The Bombay High Court on Monday directed the Maharashtra government to shift relocated slum residents out of the heavily polluted Mahul area of Mumbai, The Hindu reported.
The court told the state that it cannot force people to live there, and said new families should not be moved there. It directed the government to either shift the residents out of the area in 12 weeks or pay them rent so they can look for accommodation elsewhere.
A division Bench of Chief Justice Pradeep Nandrajog and Justice Bharati Dangre upheld another division bench’s ruling, passed in April, directing the state government to deposit Rs 15,000 as rent and Rs 45,000 as security deposit in the bank accounts of the residents. The government had challenged the order in Nandrajog’s court.
Mahul is a tiny fishing village near Trombay in Mumbai. In the mid-2000s, housing colonies were built there for slumdwellers under the Project Affected People scheme. More than 10,000 families were reportedly moved to these colonies in the next few decades after they were displaced by various projects, according to The Indian Express. This included about 1,000 families living in Ghatkopar area near the Tansa pipeline. They were relocated after the Brihanmumbai Municipal Corporation demolished their homes in accordance with a 2009 Bombay High Court order.
Around 5,000 families now live in these housing colonies in Mahul. The area is surrounded by oil refineries, chemical factories, petroleum companies and fertiliser plants, and is heavily polluted. Hundreds of residents have alleged that they either fell sick or lost their family members after moving to Mahul.
“It is evident that residential premises in the vicinity of such refineries can pose multi-faceted risks, which are not only restricted to the health of residents nearby, but also security risk by way of a terrorist attack using these refineries as targets,” the court said on Monday, adding that a terrorist attack would lead to “colossal destruction” of Mumbai, PTI reported.

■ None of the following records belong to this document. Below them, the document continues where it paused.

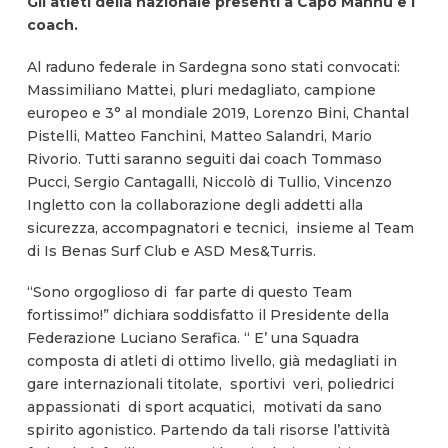
Gli atleti della nazionale presenti a Capo Mannu e i
coach.
Al raduno federale in Sardegna sono stati convocati:
Massimiliano Mattei, pluri medagliato, campione
europeo e 3° al mondiale 2019, Lorenzo Bini, Chantal
Pistelli, Matteo Fanchini, Matteo Salandri, Mario
Rivorio. Tutti saranno seguiti dai coach Tommaso
Pucci, Sergio Cantagalli, Niccolò di Tullio, Vincenzo
Ingletto con la collaborazione degli addetti alla
sicurezza, accompagnatori e tecnici, insieme al Team
di Is Benas Surf Club e ASD Mes&Turris.
“Sono orgoglioso di far parte di questo Team
fortissimo!” dichiara soddisfatto il Presidente della
Federazione Luciano Serafica. “ E’ una Squadra
composta di atleti di ottimo livello, già medagliati in
gare internazionali titolate, sportivi veri, poliedrici
appassionati di sport acquatici, motivati da sano
spirito agonistico. Partendo da tali risorse l’attività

“We have perused reports prepared by three government agencies – the Maharashtra Pollution Control Board, the Central Pollution Control Board and NEERI – which show that the air pollution in Mahul continues to be disturbingly high and to this day, poses threat to human life,” the court added.
Some of the families approached the High Court in 2018 demanding relocation. Surveys conducted by the National Green Tribunal and the Indian Institute of Technology, Bombay, said that the area was not fit for human habitation as the air and drinking water had high concentrations of pollutants.